Jérôme Kerviel était payé pour une activité de trading très prosaïque. Et à mille lieues de l'imaginaire populaire présentant les traders comme des flibustiers. Son job, au sein de la table Delta One, au septième étage d'une tour dominant le quartier de la Défense? S'échiner sur son logiciel Excel, afin de couvrir - à l'aide de contrats futures - les warrants que les boursicoteurs achètent à la SocGen. Un grossiste de la finance. Du trading à la chaîne en quelque sorte.

Ces activités de couverture permettent à la banque de se contenter d'empocher une marge sur ces produits spéculatifs très populaires en France... tout en laissant le risque à la charge du client. Assurant aux banques des primes très grasses, ces warrants ressemblent un peu à des billets de loterie. Ces produits, qui ont une durée de vie limitée, permettent d'amplifier les variations de la Bourse. Et font miroiter la possibilité de gagner plus en investissant moins (qu'en achetant directement des actions). Pour quelques dizaines de centimes le billet, on parie sur les fluctuations de Michelin ou d'Axa.
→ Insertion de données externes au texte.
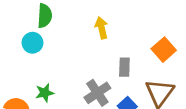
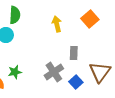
orange square: (164, 50) -> (90, 19), moved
La SocGen dispose d'un site dédié, ClickOptions. Telle la vitrine de jeux à gratter d'un bureau de tabac, il propose des «warrants turbos». Ou encore des «turbos jour» permettant de retirer son éventuel gain en une journée. «Touchera? Touchera pas? Avec les click options visez un scénario de marché précis en connaissant dès le départ votre gain potentiel: 100 euros par option», vante le site.